Schoenegger Philipp, Greenberg Spencer, Grishin Alexander, Lewis Joshua, Caviola Lucius
London School of Economics and Political Science, London, UK.
Spark Wave, New York, NY, USA.
Commun Psychol. 2025 Feb 12;3(1):23. doi: 10.1038/s44271-025-00205-w.
We assess the abilities of both specialized deep neural networks, such as PersonalityMap, and general LLMs, including GPT-4o and Claude 3 Opus, in understanding human personality by predicting correlations between personality questionnaire items.
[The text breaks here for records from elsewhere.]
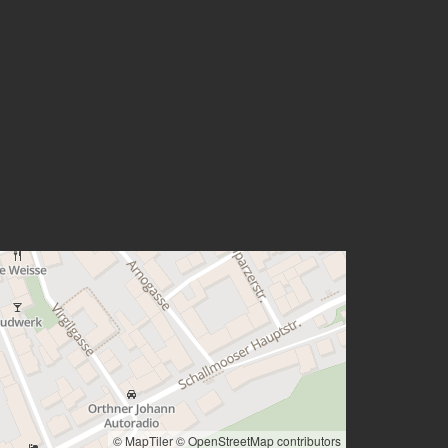
© MapTiler
© OpenStreetMap contributors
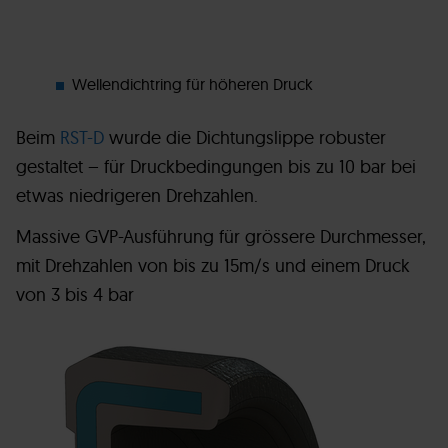
Wellendichtring für höheren Druck
Beim
RST-D
wurde die Dichtungslippe robuster
gestaltet – für Druckbedingungen bis zu 10 bar bei
etwas niedrigeren Drehzahlen.
Massive GVP-Ausführung für grössere Durchmesser,
mit Drehzahlen von bis zu 15m/s und einem Druck
von 3 bis 4 bar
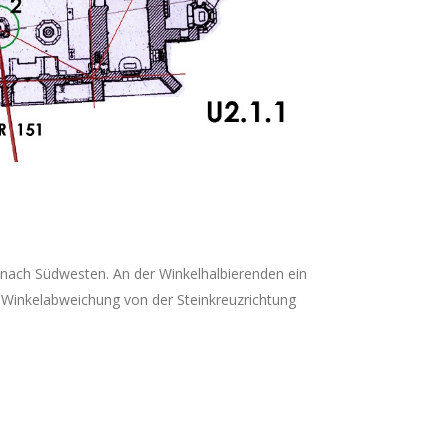
) nach Südwesten. An der Winkelhalbierenden ein
 Winkelabwei­chung von der Steinkreuzrichtung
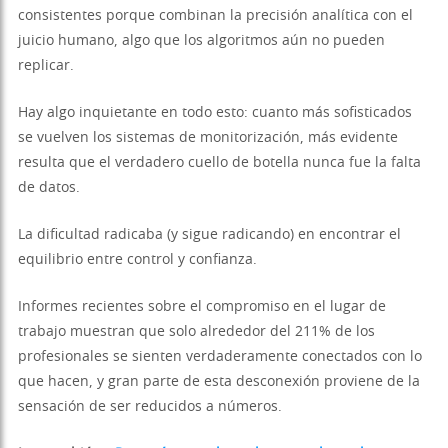
consistentes porque combinan la precisión analítica con el
juicio humano, algo que los algoritmos aún no pueden
replicar.
Hay algo inquietante en todo esto: cuanto más sofisticados
se vuelven los sistemas de monitorización, más evidente
resulta que el verdadero cuello de botella nunca fue la falta
de datos.
La dificultad radicaba (y sigue radicando) en encontrar el
equilibrio entre control y confianza.
Informes recientes sobre el compromiso en el lugar de
trabajo muestran que solo alrededor del 211% de los
profesionales se sienten verdaderamente conectados con lo
que hacen, y gran parte de esta desconexión proviene de la
sensación de ser reducidos a números.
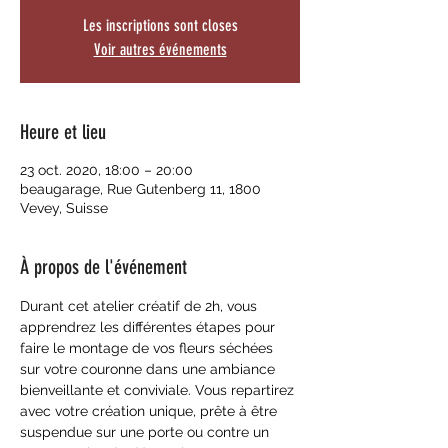
Les inscriptions sont closes
Voir autres événements
Heure et lieu
23 oct. 2020, 18:00 – 20:00
beaugarage, Rue Gutenberg 11, 1800
Vevey, Suisse
À propos de l'événement
Durant cet atelier créatif de 2h, vous 
apprendrez les différentes étapes pour 
faire le montage de vos fleurs séchées 
sur votre couronne dans une ambiance 
bienveillante et conviviale. Vous repartirez 
avec votre création unique, prête à être 
suspendue sur une porte ou contre un 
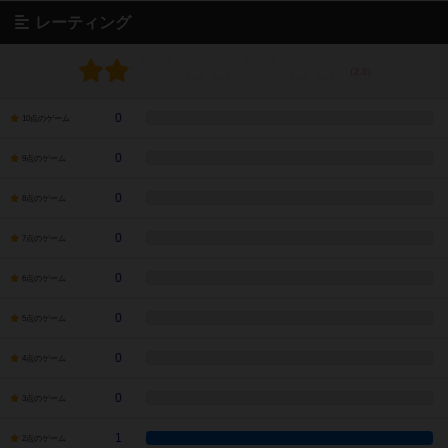
レーティング
0
10点のゲーム
0
9点のゲーム
0
8点のゲーム
0
7点のゲーム
0
6点のゲーム
0
5点のゲーム
0
4点のゲーム
0
3点のゲーム
1
2点のゲーム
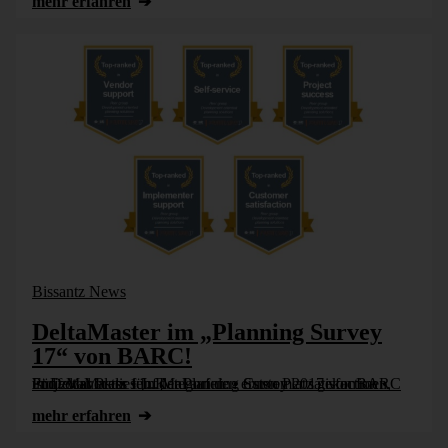
mehr erfahren
Bissantz News
DeltaMaster im „Planning Survey
17“ von BARC!
Fünf Mal Platz 1 In der Planning Survey 2017 von BARC ist DeltaMaster fünf Mal auf den ersten Platz gekommen, und zwar in diesen Kategorien: • Customer satisfaction • Project success • [...]
mehr erfahren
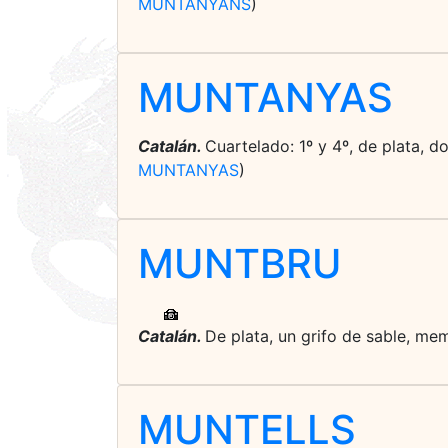
MUNTANYANS
)
MUNTANYAS
Catalán.
Cuartelado: 1º y 4º, de plata, d
MUNTANYAS
)
MUNTBRU
Catalán.
De plata, un grifo de sable, mem
MUNTELLS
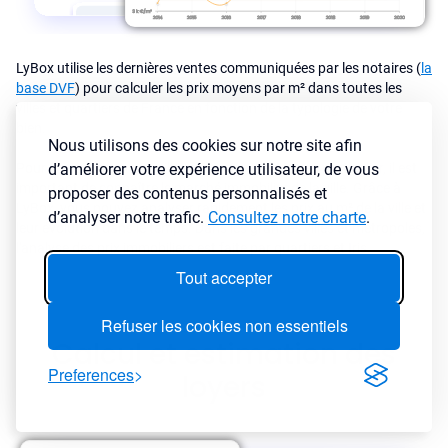
LyBox utilise les dernières ventes communiquées par les notaires (
la
base DVF
) pour calculer les prix moyens par m² dans toutes les
villes et quartiers de France en fonction de la typologie de votre
bien.
Nous utilisons des cookies sur notre site afin
d’améliorer votre expérience utilisateur, de vous
Pour investir dans une ville ou dans un secteur en particulier, il est
important de connaître le marché immobilier de la ville. Grâce à
proposer des contenus personnalisés et
LyBox, vous pouvez analyser rapidement les prix au m² de la ville et
d’analyser notre trafic.
Consultez notre charte
.
leur évolution dans le temps. Dans les grandes villes et metropoles,
l'analyse des prix immobiliers est faite par quartiers et Iris.
Tout accepter
Refuser les cookies non essentiels
Calcul et estimation des
Preferences
loyers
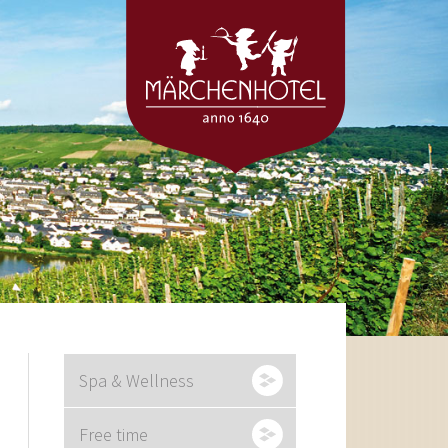
Spa & Wellness
Free time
All AI models outperform the vast majority of laypeople and academic experts. However, we can improve the accuracy of individual correlation predictions by taking the median prediction per group to produce a "wisdom of the crowds" estimate. Thus, we also compare the median predictions from laypeople, academic experts, GPT-4o/Claude 3 Opus, and PersonalityMap. Based on medians, PersonalityMap and academic experts surpass both LLMs and laypeople on most measures. These results suggest that while advanced LLMs make superior predictions compared to most individual humans, specialized models like PersonalityMap can match even expert group-level performance in domain-specific tasks. This underscores the capabilities of large language models while emphasizing the continued relevance of specialized systems as well as human experts for personality research.
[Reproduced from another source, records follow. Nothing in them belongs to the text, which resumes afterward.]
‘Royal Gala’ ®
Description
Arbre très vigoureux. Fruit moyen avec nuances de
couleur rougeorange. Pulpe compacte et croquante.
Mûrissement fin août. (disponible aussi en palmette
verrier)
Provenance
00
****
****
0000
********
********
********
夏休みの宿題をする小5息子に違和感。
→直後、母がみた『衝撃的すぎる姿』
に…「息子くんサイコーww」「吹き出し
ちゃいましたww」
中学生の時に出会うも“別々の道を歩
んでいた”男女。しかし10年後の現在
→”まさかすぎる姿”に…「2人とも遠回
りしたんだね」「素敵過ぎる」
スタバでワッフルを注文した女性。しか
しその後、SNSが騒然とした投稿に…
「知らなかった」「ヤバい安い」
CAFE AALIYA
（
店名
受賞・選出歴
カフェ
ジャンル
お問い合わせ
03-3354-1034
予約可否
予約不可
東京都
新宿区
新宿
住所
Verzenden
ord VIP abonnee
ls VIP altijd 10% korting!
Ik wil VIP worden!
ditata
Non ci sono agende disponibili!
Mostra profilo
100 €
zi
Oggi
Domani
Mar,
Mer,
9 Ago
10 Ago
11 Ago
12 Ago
我们通过预测人格问卷项目之间的相关性,评估了诸如PersonalityMap等专业深度神经网络以及包括GPT-4o和Claude 3 Opus在内的通用语言模型在理解人类人格方面的能力。所有人工智能模型的表现都优于绝大多数外行人及学术专家。然而,我们可以通过取每组预测的中位数来生成“群体智慧”估计值,从而提高个体相关性预测的准确性。因此,我们还比较了外行人、学术专家、GPT-4o/Claude 3 Opus和PersonalityMap的中位数预测。基于中位数,在大多数指标上,PersonalityMap和学术专家超过了语言模型和外行人。这些结果表明,虽然先进的语言模型比大多数个体人类做出了更优的预测,但像PersonalityMap这样的专业模型在特定领域任务中甚至可以达到专家群体水平的表现。这凸显了大语言模型的能力,同时强调了专业系统以及人类专家在人格研究中持续的相关性。